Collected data
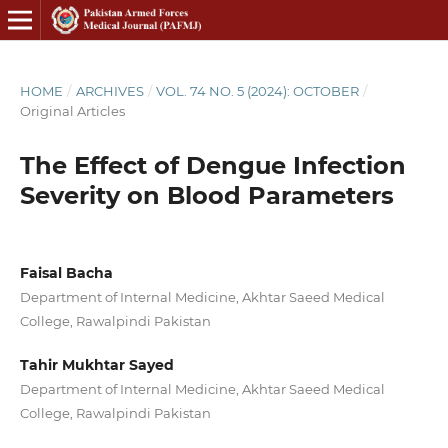
HOME
/
ARCHIVES
/
VOL. 74 NO. 5 (2024): OCTOBER
/
Original Articles
The Effect of Dengue Infection
Severity on Blood Parameters
Faisal Bacha
Department of Internal Medicine, Akhtar Saeed Medical
College, Rawalpindi Pakistan
Tahir Mukhtar Sayed
Department of Internal Medicine, Akhtar Saeed Medical
College, Rawalpindi Pakistan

• [Problem to work on]
Every entry above should be given again exactly, with no images included.

• [The completed task]
HOME
/
ARCHIVES
/
VOL. 74 NO. 5 (2024): OCTOBER
/
Original Articles
The Effect of Dengue Infection
Severity on Blood Parameters
Faisal Bacha
Department of Internal Medicine, Akhtar Saeed Medical
College, Rawalpindi Pakistan
Tahir Mukhtar Sayed
Department of Internal Medicine, Akhtar Saeed Medical
College, Rawalpindi Pakistan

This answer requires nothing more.